I'm using cplex linear programming in matlab (cplexlp) to solve the problem

min f'u s.t. Au>=b, u>=lb

using

[u,minima,flag] = cplexlp(f,-A,-b,[],[],lb);

but I need a solution tolerance of below 1e-9, which is the minimal tolerance in documentation. I figured I can just scale the problem (e.g. by 10000) and achieve an effective tolerance of 1e-13.

scale=10000;
tolerance=1e-9;
options = cplexoptimset('cplex');
options.simplex.tolerances.feasibility = tolerance;
options.simplex.tolerances.optimality = tolerance;
[u,minima,flag] = cplexlp(scale*f,-scale*A,-scale*b,[],[],scale*lb,[], [], options);
minima = minima / scale;

It does not work, and the tolerance is improved to 1e-11 but not less.

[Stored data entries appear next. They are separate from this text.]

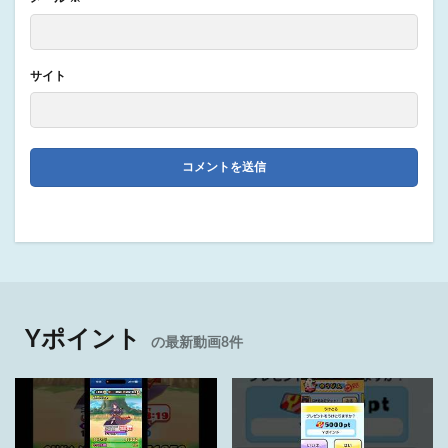
サイト
Yポイント
の最新動画8件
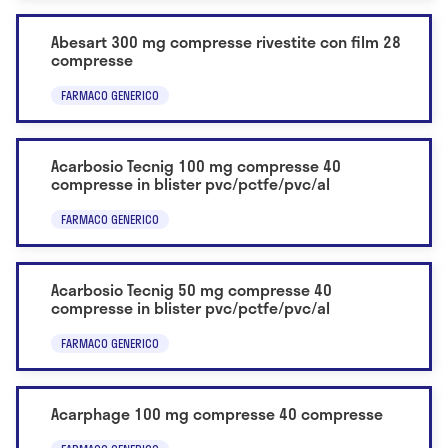
Abesart 300 mg compresse rivestite con film 28
compresse
FARMACO GENERICO
Acarbosio Tecnig 100 mg compresse 40
compresse in blister pvc/pctfe/pvc/al
FARMACO GENERICO
Acarbosio Tecnig 50 mg compresse 40
compresse in blister pvc/pctfe/pvc/al
FARMACO GENERICO
Acarphage 100 mg compresse 40 compresse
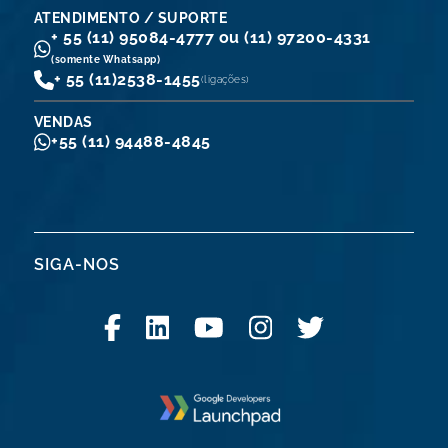
ATENDIMENTO / SUPORTE
+ 55 (11) 95084-4777 ou (11) 97200-4331
(somente Whatsapp)
+ 55 (11)
2538-1455
(ligações)
VENDAS
+55 (11) 94488-4845
SIGA-NOS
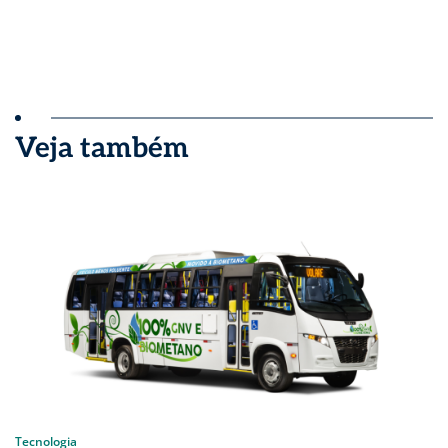
Veja também
Tecnologia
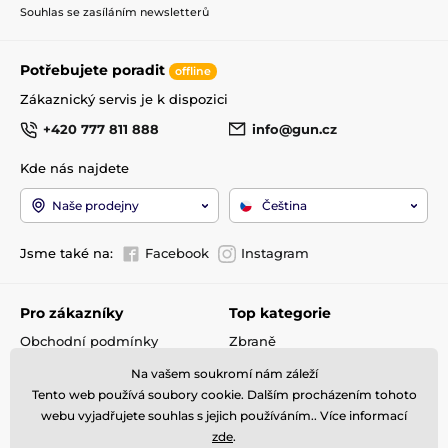
Souhlas se zasíláním newsletterů
Potřebujete poradit
offline
Zákaznický servis je k dispozici
+420 777 811 888
info@gun.cz
Kde nás najdete
Naše prodejny
Čeština
Jsme také na:
Facebook
Instagram
Pro zákazníky
Top kategorie
Obchodní podmínky
Zbraně
Doprava a platba
Optika
Na vašem soukromí nám záleží
Reklamace
Střelivo
Tento web používá soubory cookie. Dalším procházením tohoto
Kontakty
Příslušenství
webu vyjadřujete souhlas s jejich používáním.. Více informací
zde
.
GDPR
Detektory kovů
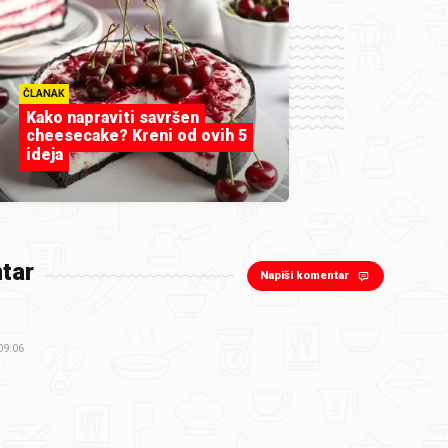
ČLANAK
Kako napraviti savršen
cheesecake? Kreni od ovih 5
ideja
tar
Napiši komentar
09:06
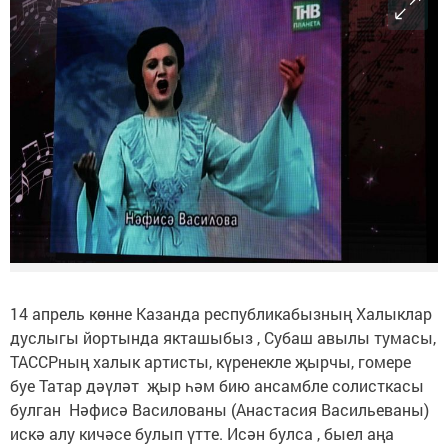
14 апрель көнне Казанда республикабызның Халыклар
дуслыгы йортында якташыбыз , Субаш авылы тумасы,
ТАССРның халык артисты, күренекле җырчы, гомере
буе Татар дәүләт җыр һәм бию ансамбле солисткасы
булган Нәфисә Василованы (Анастасия Васильеваны)
искә алу кичәсе булып үтте. Исән булса , быел аңа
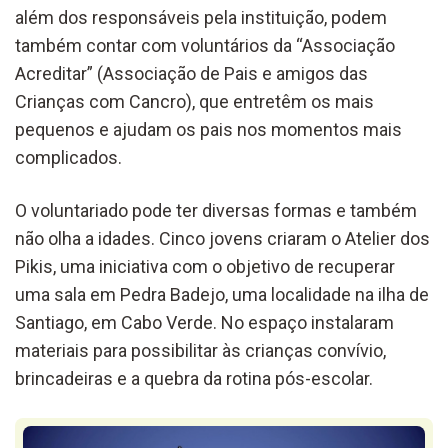
além dos responsáveis pela instituição, podem
também contar com voluntários da “Associação
Acreditar” (Associação de Pais e amigos das
Crianças com Cancro), que entretêm os mais
pequenos e ajudam os pais nos momentos mais
complicados.
O voluntariado pode ter diversas formas e também
não olha a idades. Cinco jovens criaram o Atelier dos
Pikis, uma iniciativa com o objetivo de recuperar
uma sala em Pedra Badejo, uma localidade na ilha de
Santiago, em Cabo Verde. No espaço instalaram
materiais para possibilitar às crianças convívio,
brincadeiras e a quebra da rotina pós-escolar.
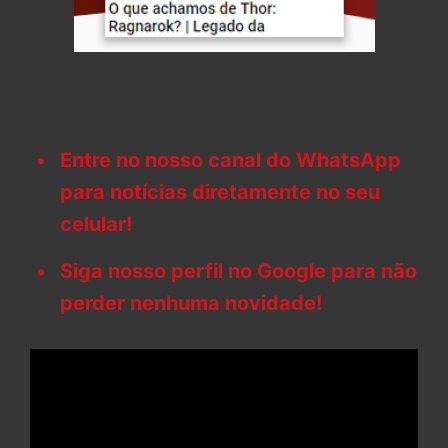
Entre no nosso canal do WhatsApp
para notícias diretamente no seu
celular!
Siga nosso perfil no Google para não
perder nenhuma novidade!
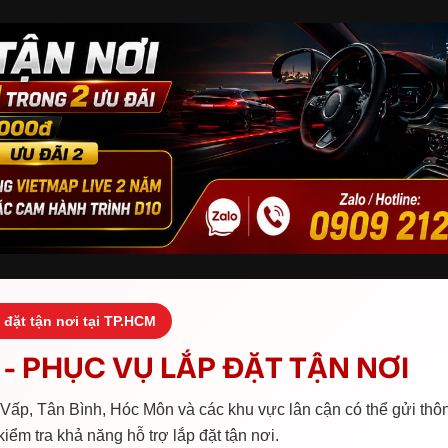
 đặt tận nơi tại TP.HCM
- PHỤC VỤ LẮP ĐẶT TẬN NƠI
ấp, Tân Bình, Hóc Môn và các khu vực lân cận có thể gửi thôn
iểm tra khả năng hỗ trợ lắp đặt tận nơi.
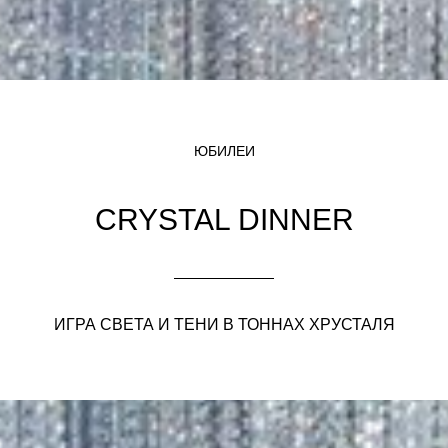
ЮБИЛЕИ
CRYSTAL DINNER
ИГРА СВЕТА И ТЕНИ В ТОННАХ ХРУСТАЛЯ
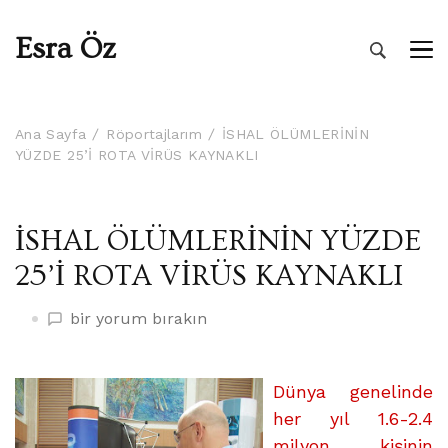
Esra Öz
Ana Sayfa
Röportajlarım
İSHAL ÖLÜMLERİNİN
YÜZDE 25’İ ROTA VİRÜS KAYNAKLI
İSHAL ÖLÜMLERİNİN YÜZDE
25’İ ROTA VİRÜS KAYNAKLI
İSHAL
bir yorum bırakın
ÖLÜMLERİNİN
YÜZDE
25’İ
Dünya genelinde
ROTA
her yıl 1.6-2.4
VİRÜS
milyon kişinin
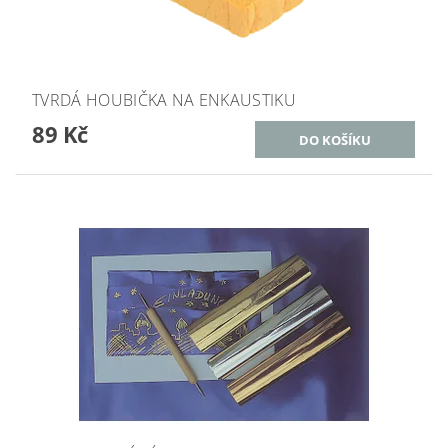
TVRDÁ HOUBIČKA NA ENKAUSTIKU
89 Kč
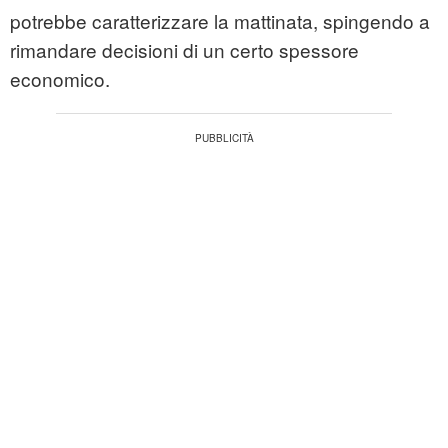
potrebbe caratterizzare la mattinata, spingendo a
rimandare decisioni di un certo spessore
economico.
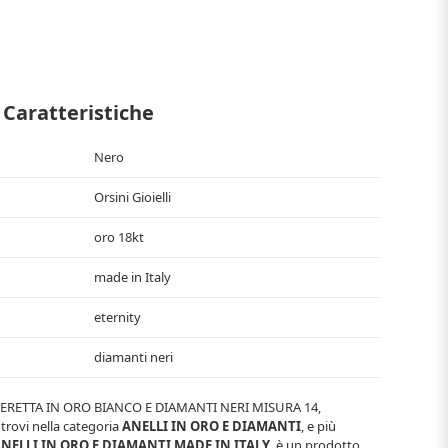
Caratteristiche
Nero
Orsini Gioielli
oro 18kt
made in Italy
eternity
diamanti neri
ERETTA IN ORO BIANCO E DIAMANTI NERI MISURA 14
,
 trovi nella categoria
ANELLI IN ORO E DIAMANTI
, e più
NELLI IN ORO E DIAMANTI MADE IN ITALY
, è un prodotto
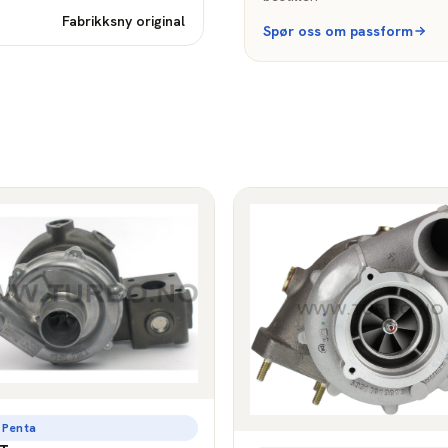
Fabrikksny original
Spør oss om passform
 Penta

The image below show in log10 scale the 'real solution' (found using a different method) and the solution returned by the algorithm for different parameters (each color is different A,b and the x axes is some parameter of the problem which control the solution). As you can see, the real solution is achieved as long as it is above 1e-11.

Any suggestion for why is it so or how to avoid this problem?

Saturation of the minimial solution


Solution

  • CPLEX, like most other codes, uses double precision arithmetic. Within this environment you usually can trust your results only up to the first 9 or 10, maybe 11, digits. That's also the reason why you cannot set a smaller tolerance in CPLEX.

    To get more accurate results you would have to use a solver that uses rational arithmetic. QSopt_ex and SoPlex (with iterative refinement) are two possibilities. I do not know how this is possible from within Matlab.